As the acclaim of the market grew, so did the market, and within a few years it had expanded to occupy the space along the southeast side of the building. The northwest side of the building is not suitable for use by the market – being narrow, windy, and in near perpetual shadow – so the market cannot expand further.
And that’s a problem because even though CUESA has continually raised stall rents, everybody wants to sell there, it being a very popular market at which you can make lots of money if you’re selling the right product. So a while back they instituted a policy of giving vendors one year contracts and requiring them to reapply every year. This allows CUESA to exercise greater control over the vendors, especially since the criteria for admission are continually evolving.
Which means that as of 2010, the Aidell’s sausage booth got the ax on the grounds that Aidell’s had grown to a large company. What this ignores is that while Kathleen sells Aidell’s sausage grilled to order, there can’t be an operation much smaller than her stand, just her and one helper. Still, the sausage is tainted because Aidell was successful in making a very popular product, so Kathleen got the boot.

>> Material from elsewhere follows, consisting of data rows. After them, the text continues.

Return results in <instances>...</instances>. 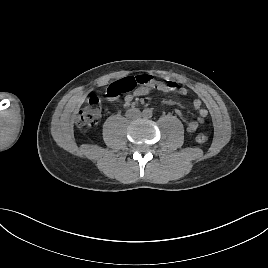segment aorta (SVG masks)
<instances>
[{"label": "aorta", "mask_w": 268, "mask_h": 268, "mask_svg": "<svg viewBox=\"0 0 268 268\" xmlns=\"http://www.w3.org/2000/svg\"><path fill=\"white\" fill-rule=\"evenodd\" d=\"M144 115L146 117H151L152 116V111L147 109V110L144 111Z\"/></svg>", "instance_id": "aorta-1"}]
</instances>
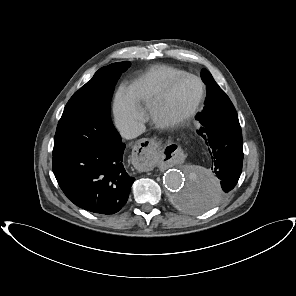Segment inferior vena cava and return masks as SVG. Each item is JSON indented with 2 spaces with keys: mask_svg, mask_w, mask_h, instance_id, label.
I'll return each mask as SVG.
<instances>
[{
  "mask_svg": "<svg viewBox=\"0 0 296 296\" xmlns=\"http://www.w3.org/2000/svg\"><path fill=\"white\" fill-rule=\"evenodd\" d=\"M145 130L143 124L139 122H133L120 129V135L125 139H133L141 135Z\"/></svg>",
  "mask_w": 296,
  "mask_h": 296,
  "instance_id": "602c4592",
  "label": "inferior vena cava"
}]
</instances>
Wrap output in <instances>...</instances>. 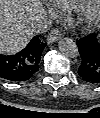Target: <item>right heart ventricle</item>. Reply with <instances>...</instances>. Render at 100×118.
<instances>
[{
  "mask_svg": "<svg viewBox=\"0 0 100 118\" xmlns=\"http://www.w3.org/2000/svg\"><path fill=\"white\" fill-rule=\"evenodd\" d=\"M54 7L63 12H70L82 8L90 0H50Z\"/></svg>",
  "mask_w": 100,
  "mask_h": 118,
  "instance_id": "1",
  "label": "right heart ventricle"
}]
</instances>
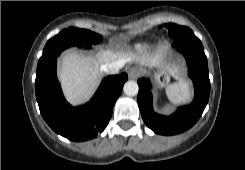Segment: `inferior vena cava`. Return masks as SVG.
I'll return each instance as SVG.
<instances>
[{
    "label": "inferior vena cava",
    "instance_id": "602c4592",
    "mask_svg": "<svg viewBox=\"0 0 245 170\" xmlns=\"http://www.w3.org/2000/svg\"><path fill=\"white\" fill-rule=\"evenodd\" d=\"M120 68L121 66L119 63H110L102 66V70L108 74H117L119 73Z\"/></svg>",
    "mask_w": 245,
    "mask_h": 170
}]
</instances>
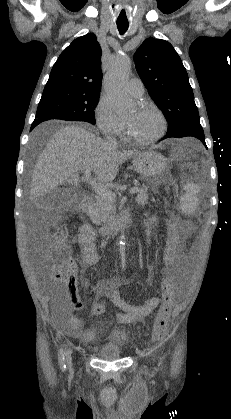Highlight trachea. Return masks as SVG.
Instances as JSON below:
<instances>
[{
    "label": "trachea",
    "instance_id": "3493384b",
    "mask_svg": "<svg viewBox=\"0 0 231 419\" xmlns=\"http://www.w3.org/2000/svg\"><path fill=\"white\" fill-rule=\"evenodd\" d=\"M128 27H129L128 22H117V28L121 35H123L128 30Z\"/></svg>",
    "mask_w": 231,
    "mask_h": 419
}]
</instances>
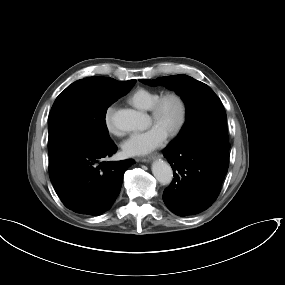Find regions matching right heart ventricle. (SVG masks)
I'll list each match as a JSON object with an SVG mask.
<instances>
[{
    "mask_svg": "<svg viewBox=\"0 0 285 285\" xmlns=\"http://www.w3.org/2000/svg\"><path fill=\"white\" fill-rule=\"evenodd\" d=\"M160 95L159 92L151 89L138 88L130 94L128 101L137 109L149 110Z\"/></svg>",
    "mask_w": 285,
    "mask_h": 285,
    "instance_id": "e07e8e85",
    "label": "right heart ventricle"
}]
</instances>
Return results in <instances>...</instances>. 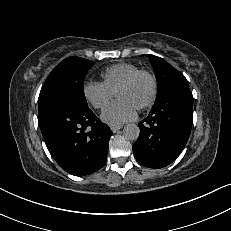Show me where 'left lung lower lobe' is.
Wrapping results in <instances>:
<instances>
[{
	"instance_id": "left-lung-lower-lobe-1",
	"label": "left lung lower lobe",
	"mask_w": 231,
	"mask_h": 231,
	"mask_svg": "<svg viewBox=\"0 0 231 231\" xmlns=\"http://www.w3.org/2000/svg\"><path fill=\"white\" fill-rule=\"evenodd\" d=\"M193 97L188 86L167 91L139 124L133 145L136 160L150 168L171 164L184 149L191 131Z\"/></svg>"
}]
</instances>
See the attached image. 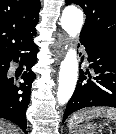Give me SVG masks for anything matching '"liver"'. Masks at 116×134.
Instances as JSON below:
<instances>
[{
	"instance_id": "obj_1",
	"label": "liver",
	"mask_w": 116,
	"mask_h": 134,
	"mask_svg": "<svg viewBox=\"0 0 116 134\" xmlns=\"http://www.w3.org/2000/svg\"><path fill=\"white\" fill-rule=\"evenodd\" d=\"M0 134H19L10 124L0 121Z\"/></svg>"
}]
</instances>
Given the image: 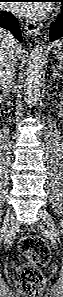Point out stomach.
I'll return each mask as SVG.
<instances>
[{
  "label": "stomach",
  "instance_id": "1",
  "mask_svg": "<svg viewBox=\"0 0 63 297\" xmlns=\"http://www.w3.org/2000/svg\"><path fill=\"white\" fill-rule=\"evenodd\" d=\"M54 58L60 62L63 61V41H58L54 44L52 51Z\"/></svg>",
  "mask_w": 63,
  "mask_h": 297
}]
</instances>
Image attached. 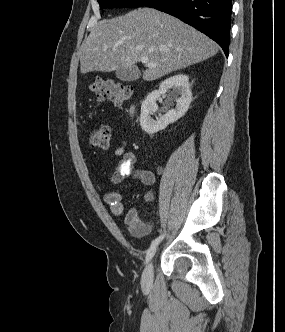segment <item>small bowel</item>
I'll use <instances>...</instances> for the list:
<instances>
[{
	"label": "small bowel",
	"instance_id": "c3829d8e",
	"mask_svg": "<svg viewBox=\"0 0 285 332\" xmlns=\"http://www.w3.org/2000/svg\"><path fill=\"white\" fill-rule=\"evenodd\" d=\"M114 155L121 159L111 176V183L113 186L118 187L127 177H131L133 180H138L146 186L154 185L156 178L152 171L134 167L136 163V155L133 151L127 150L126 141H123L121 146L115 150ZM147 197L151 198V195L149 194ZM104 200L113 215L118 216L123 213L124 205L122 202V196L118 191H109L105 193ZM139 219L140 217L136 211H130L126 215L125 220L127 224H135Z\"/></svg>",
	"mask_w": 285,
	"mask_h": 332
}]
</instances>
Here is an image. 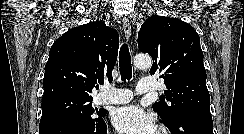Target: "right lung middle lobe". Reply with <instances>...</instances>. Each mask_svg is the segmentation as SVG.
<instances>
[{
  "instance_id": "right-lung-middle-lobe-1",
  "label": "right lung middle lobe",
  "mask_w": 244,
  "mask_h": 134,
  "mask_svg": "<svg viewBox=\"0 0 244 134\" xmlns=\"http://www.w3.org/2000/svg\"><path fill=\"white\" fill-rule=\"evenodd\" d=\"M91 101L92 99L69 96L42 100V117L39 124V131L43 130L49 124L59 121H97L106 114V110L93 108Z\"/></svg>"
}]
</instances>
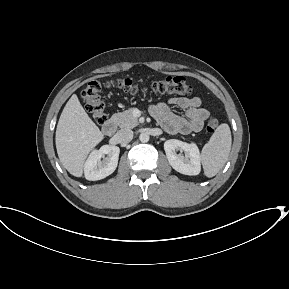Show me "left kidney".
Returning <instances> with one entry per match:
<instances>
[{"instance_id":"1","label":"left kidney","mask_w":289,"mask_h":289,"mask_svg":"<svg viewBox=\"0 0 289 289\" xmlns=\"http://www.w3.org/2000/svg\"><path fill=\"white\" fill-rule=\"evenodd\" d=\"M164 150L169 164L174 170L185 175H198L201 171V156L195 143H186L169 139L164 143ZM180 150L184 152L177 153Z\"/></svg>"}]
</instances>
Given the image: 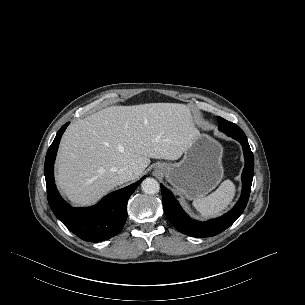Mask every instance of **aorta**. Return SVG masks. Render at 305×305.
Wrapping results in <instances>:
<instances>
[{"mask_svg": "<svg viewBox=\"0 0 305 305\" xmlns=\"http://www.w3.org/2000/svg\"><path fill=\"white\" fill-rule=\"evenodd\" d=\"M142 191L146 194L153 195L159 192L160 186L156 179L146 178L141 183Z\"/></svg>", "mask_w": 305, "mask_h": 305, "instance_id": "obj_1", "label": "aorta"}]
</instances>
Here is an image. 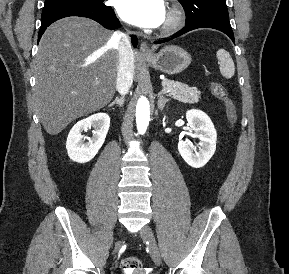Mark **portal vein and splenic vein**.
Listing matches in <instances>:
<instances>
[{
	"label": "portal vein and splenic vein",
	"instance_id": "portal-vein-and-splenic-vein-1",
	"mask_svg": "<svg viewBox=\"0 0 289 274\" xmlns=\"http://www.w3.org/2000/svg\"><path fill=\"white\" fill-rule=\"evenodd\" d=\"M170 90L168 88H163L162 92L163 93H168Z\"/></svg>",
	"mask_w": 289,
	"mask_h": 274
}]
</instances>
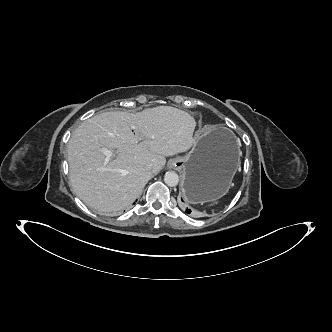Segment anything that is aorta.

Look, i so applauded CUESA’s goals that i donated money to them back when i had a lot of disposable income, but at some point it seems to have lost its humanity. Quite a few people in SF sympathized with Kathleen in 2010, enough that CUESA’s executive director, Dave Stockman, felt obliged to write a justification of its actions that was a masterpiece of corporate doublespeak. You can click on that link to read it, but here’s his best line, showing exquisite dramatic irony, “We are proud to have been one of the early venues for the company’s products and we’re thankful to Aidells for helping our market become a success.”
Ummm, yes, Kathleen was here for us since that first summer back before CUESA even existed when the original organizers sorely needed new vendors. Then, after the originators created CUESA the following year, she stayed with us through thin and thick for sixteen more years, and now it’s time to show our gratitude. Well, except that times have changed, and now she needs us rather than our needing her. So we’ll just compost her and return her nutrients to Mother Earth.
Meanwhile, a shot looking east at the foot of C Street. A home for Mr. Stockman? You decide, but we’ll need to put in some more pilings to keep him from slithering out between them.
2 Comments
please keep me posted on your wonderful tales.
Your summary of my Ferry Plaza Market is very spot on. I had wonderful support from my customers and I miss them dearly. I was a very loyal marketeer; always there no matter what the weather. I am proud of the grilled mesquite sausage that I offered. I know things change. But, darn! I miss my city folks.
I’m much relieved that i got it right, as i sure was mightily offended at the time you were banished. Still, i now get to the Marin market most Sundays and look forward to breakfasting at your stall when i’m there. Those sausages are as good as ever.